Brachial neuritis is a condition which causes pain and often neurological symptoms (including sensory problems and weakness) in the shoulder and arm. Unlike other causes of these symptoms it is not connected with an injury to the spine. Instead brachial neuritis is thought to be triggered by an immune system reaction. For this reason it is often precipitated by a period of stress to the body. Common examples of these causes include general anaesthetic as well as post viral illnesses.
Brachial neuritis has also been described as Parsonage Turner Syndrome, Brachial Neuropathy or Neuralgic Amyotrophy.

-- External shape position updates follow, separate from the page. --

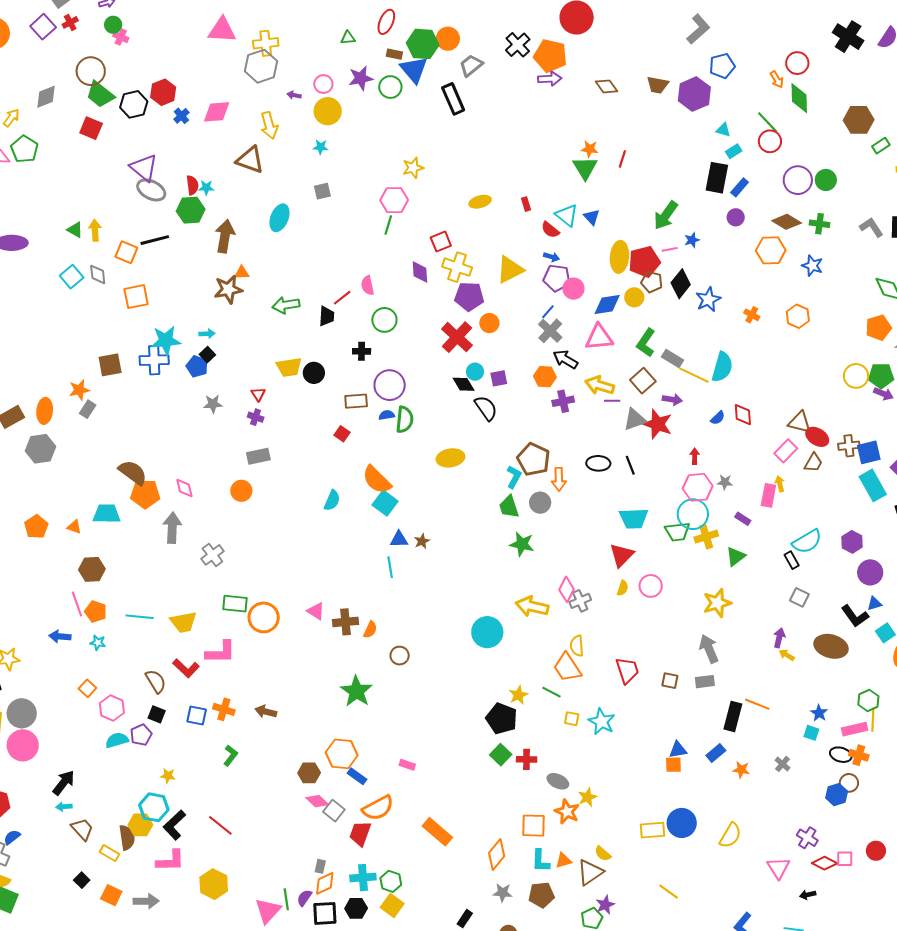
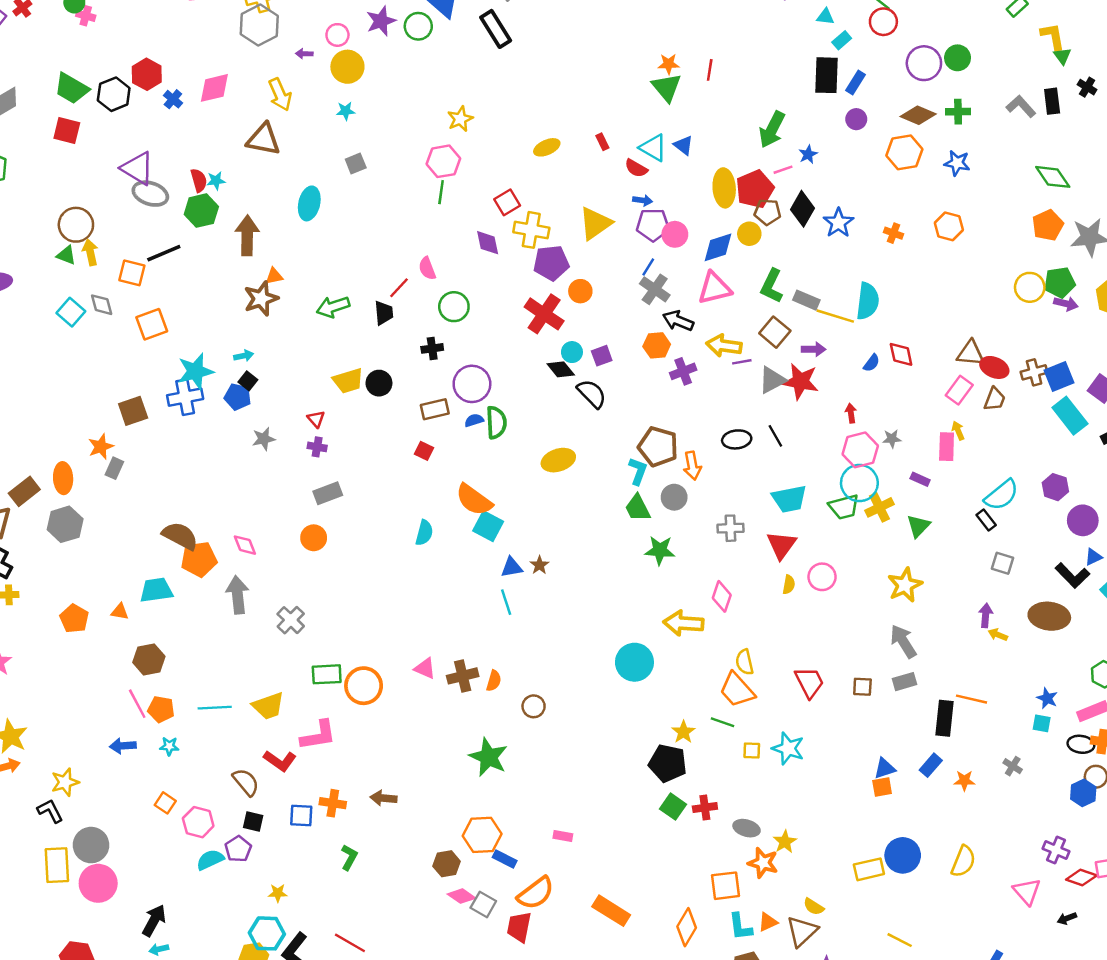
brown circle: (91, 71) -> (76, 225), moved
gray cross: (580, 601) -> (730, 528), moved, turned 30

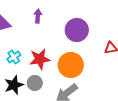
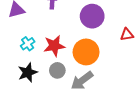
gray circle: (35, 83) -> (57, 70), moved

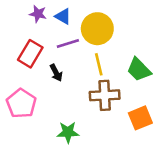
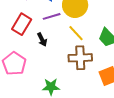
yellow line: (99, 64) -> (76, 33), turned -30

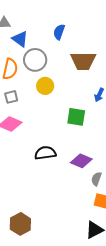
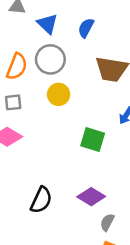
blue triangle: (20, 39) -> (47, 24), moved
black semicircle: (45, 153) -> (41, 200), moved, turned 115

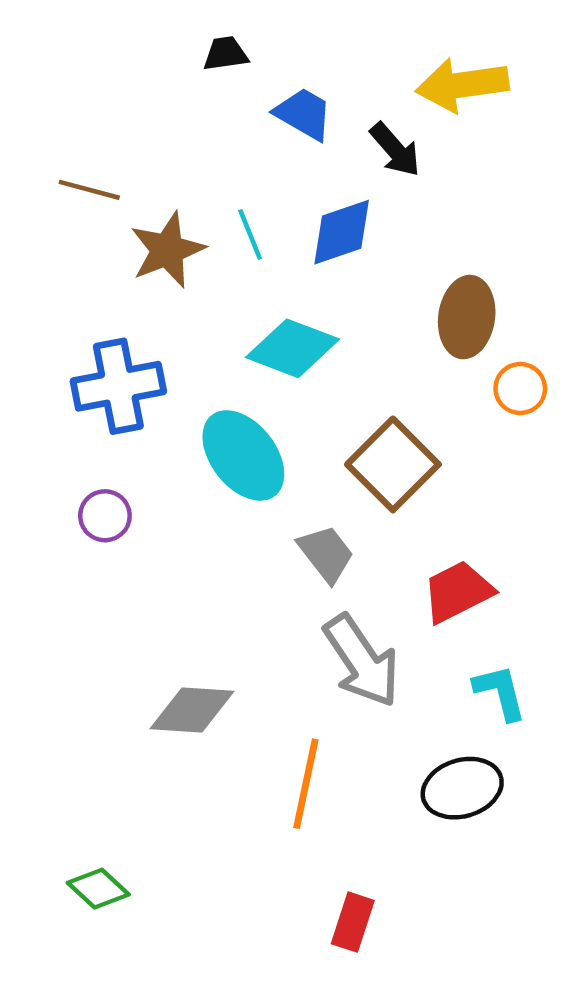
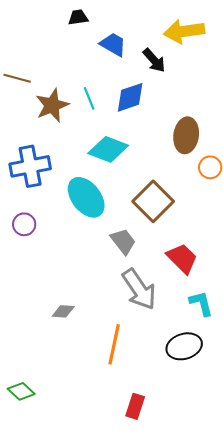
red trapezoid: (458, 592) -> (182, 258), turned 72
gray diamond: (192, 710) -> (63, 311), size x0.6

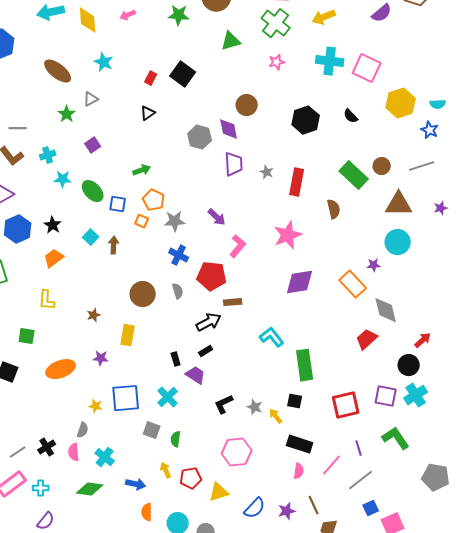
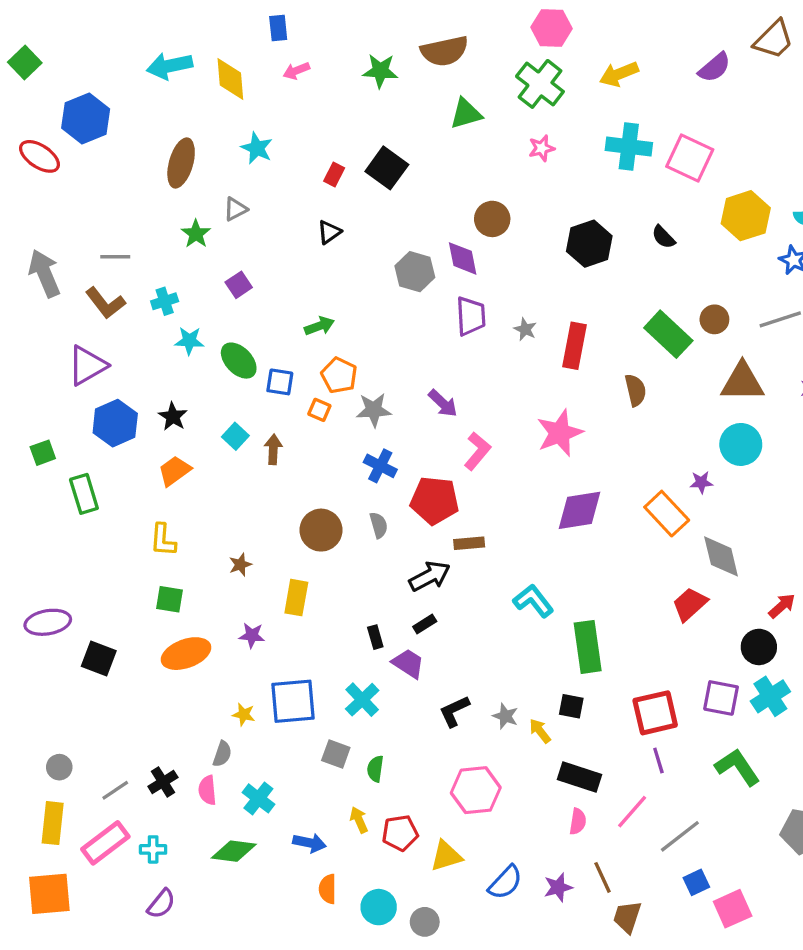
brown ellipse: (58, 71) -> (181, 163), turned 68
green square: (27, 336) -> (170, 599), moved
purple line: (359, 448) -> (658, 761), moved

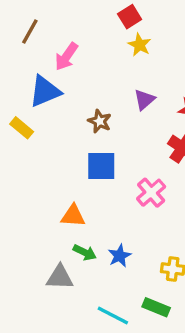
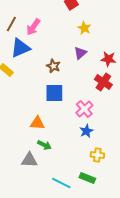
brown line: (30, 32) -> (11, 24), moved
yellow star: (139, 45) -> (84, 28), moved
blue star: (120, 256) -> (86, 131), moved

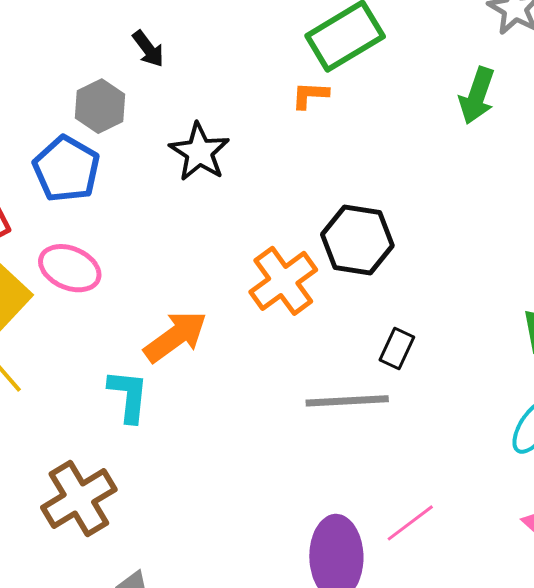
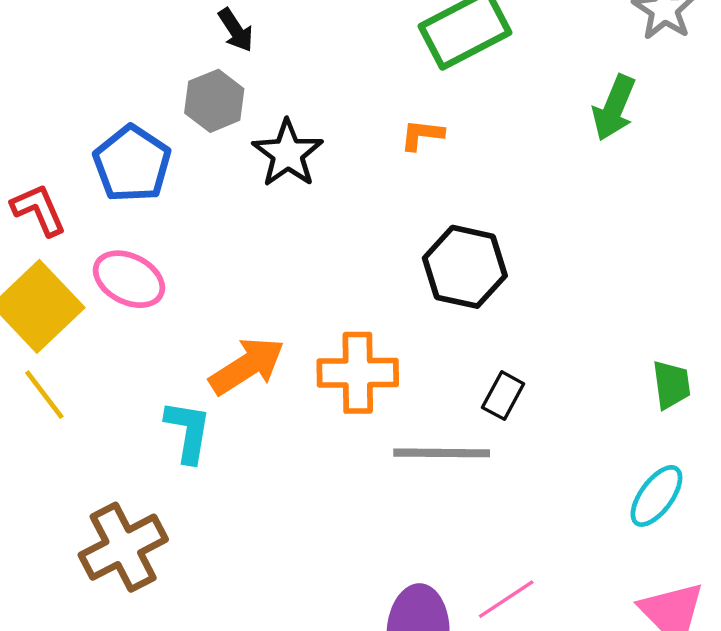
orange L-shape: (310, 95) -> (422, 135), moved
gray hexagon: (100, 106) -> (214, 101), moved
orange cross: (283, 281) -> (358, 373), moved, turned 32

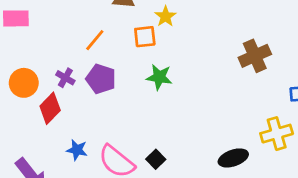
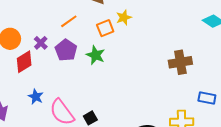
orange square: (145, 37) -> (105, 28), turned -30
green star: (159, 77) -> (96, 55), moved

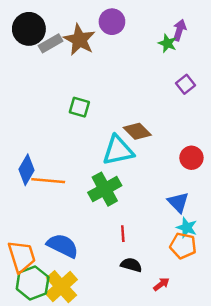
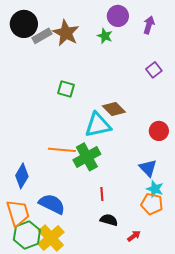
purple circle: (112, 22) -> (118, 16), moved
green star: (167, 43) -> (105, 36), moved
blue diamond: (26, 170) -> (22, 176), moved
orange line: (48, 181) -> (62, 150), moved

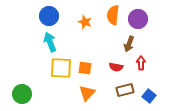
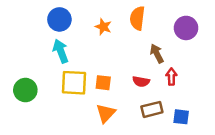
purple circle: (138, 19) -> (186, 28), moved
brown arrow: (129, 44) -> (157, 54), turned 133
green circle: (22, 94) -> (25, 90), moved
blue square: (149, 96) -> (181, 117), turned -32

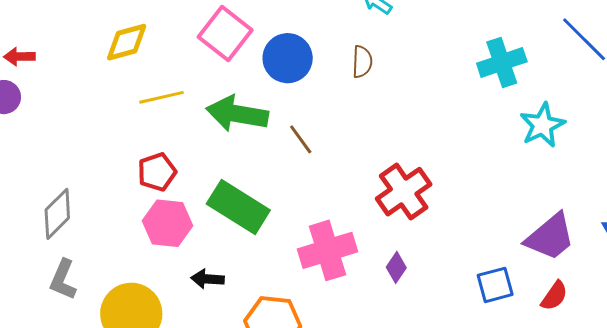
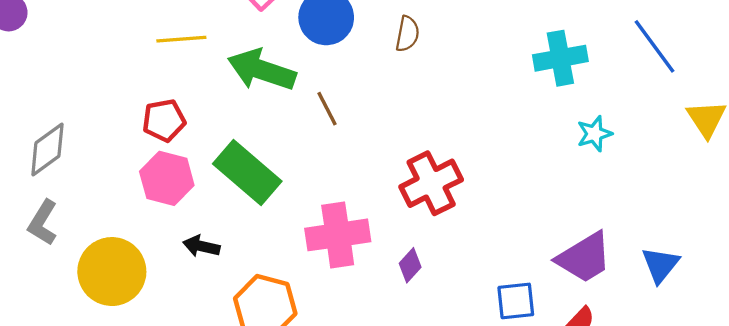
cyan star: (542, 125) -> (594, 134), size x0.7

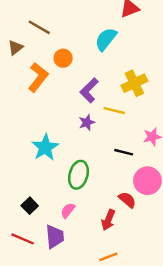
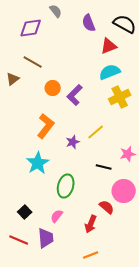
cyan semicircle: (106, 39) -> (110, 72), moved, turned 30
orange L-shape: (38, 77) -> (46, 126), moved
yellow cross: (134, 83) -> (120, 97), moved
purple L-shape: (89, 90) -> (75, 95), moved
yellow line: (114, 111) -> (96, 132), turned -54

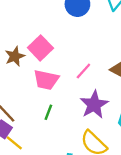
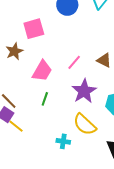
pink square: (40, 48) -> (34, 29), moved, turned 30
pink trapezoid: (46, 80) -> (42, 71), turned -70

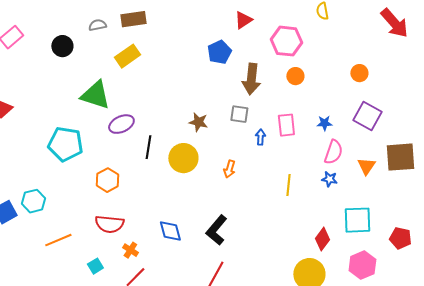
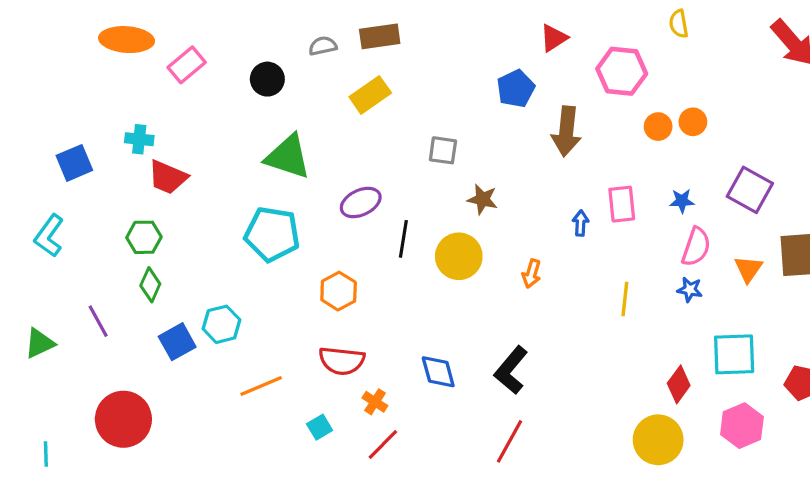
orange circle: (359, 73) -> (693, 122), moved
orange circle: (295, 76) -> (658, 127), moved
green triangle: (95, 95) -> (288, 157), moved
gray square: (239, 114) -> (443, 150), moved

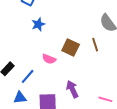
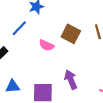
blue line: (28, 76) -> (19, 28), moved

At its onset, brachial neuritis will most often be felt as an intense pain, often described as burning or toothache like without any obvious incident to cause the onset. The location of these acute pains varies according to the exact part of the brachial plexus affected but commonly the pain is felt radiating from the bottom of the neck to the outer aspect of the shoulder or towards the shoulder blade are. During this acute period of pain, patients and clinicians may both explain the symptoms away as a nerve root impingement in the neck and treatment will often be directed at this. Due to the intensity of pain during the initial weeks, individuals may not notice significant power loss or sensory symptoms at this time.
Following the initial acute symptoms patients may notice an ongoing, lower grade pain in a similar location. However, individuals may now notice some neurological symptoms. These may include some tingling, pins and needles or numbness in certain areas of the shoulder blade and shoulder area. In some cases these sensory symptoms may radiate to the arm. Weakness may be the most prominent complaint of individuals once the acute pain has settled. Depending on the extent of the condition as well as the exact nerve affected, the weakness will manifest in different ways. Often, the nerves affecting the scapular will be significantly denervated and this may often result in a condition known as “winging” of the scapular or an inability to rotate the scapula to lift the arm fully.
Brachial neuritis is a rare condition and studies have found it affects only one to two persons in one hundred thousand. Due to the uncommon nature of the condition and the fact that there is normally no obvious musculoskeletal injury, misdiagnosis is common in the early stages of the condition.
Cervical nerve root impingement or compression is often diagnosed in the early stages due to the familiarity of the symptoms. MRI scans are an appropriate initial diagnostic test which in the case of brachial neuritis will demonstrate no nerve root pressure. This exclusion will point the clinician to the diagnosis of possible brachial neuritis which can then be confirmed with more specialist tests.
Electromyography is a specialised test designed to measure muscles response to a stimulated nerve. It works by placing current through deep needles inserted in the muscles. If conducted in the initial phase of the condition this test can reliably diagnose brachial neuritis. If conducted at a later date there may or may not be a positive result.
In almost all cases, brachial neuritis will partially improve and the most important factor in improvements is a patient’s general health and age.
Unfortunately, in as much as twenty five per cent of cases individuals may suffer a further onset of brachial neuritis after they have recovered from their first episode.
Fortunately, due to inherent reserves within the way in which our muscles function, physiotherapy exercises can help to maximise any improvements made in the denervated nerves. Our nerves supply our muscles with power in thousands of blocks known as motor units. Without training, we are only able to recruit a small number of these motor units. However, with specialised exercises the number of motor units we are able to recruit dramatically increases. Thus, even if there is only partial recovery of a denervated nerve (leading to less motor units available), we are able to gain significant strength in weakened muscles by recruiting a greater percentage of the motor units available.
The exact physiotherapy programme administered or prescribed will be dependent on the severity of weakness and the exact muscles affected.
In the common circumstance of scapular winging, the programme will involve optimising the activity or strength of the serratus anterior muscle. Exercises may involve push up variations or reaching or punching exercises which load the muscle preferentially. The serratus anterior muscle is in fact often referred to as the “punching muscle”.
When the weakness involves denervation of the trapezius muscle then exercises will be tailored to improving the upward rotation of the scapular. In this circumstance exercises may involve vertical reaching tasks up a wall and in later stages may involve shoulder raises.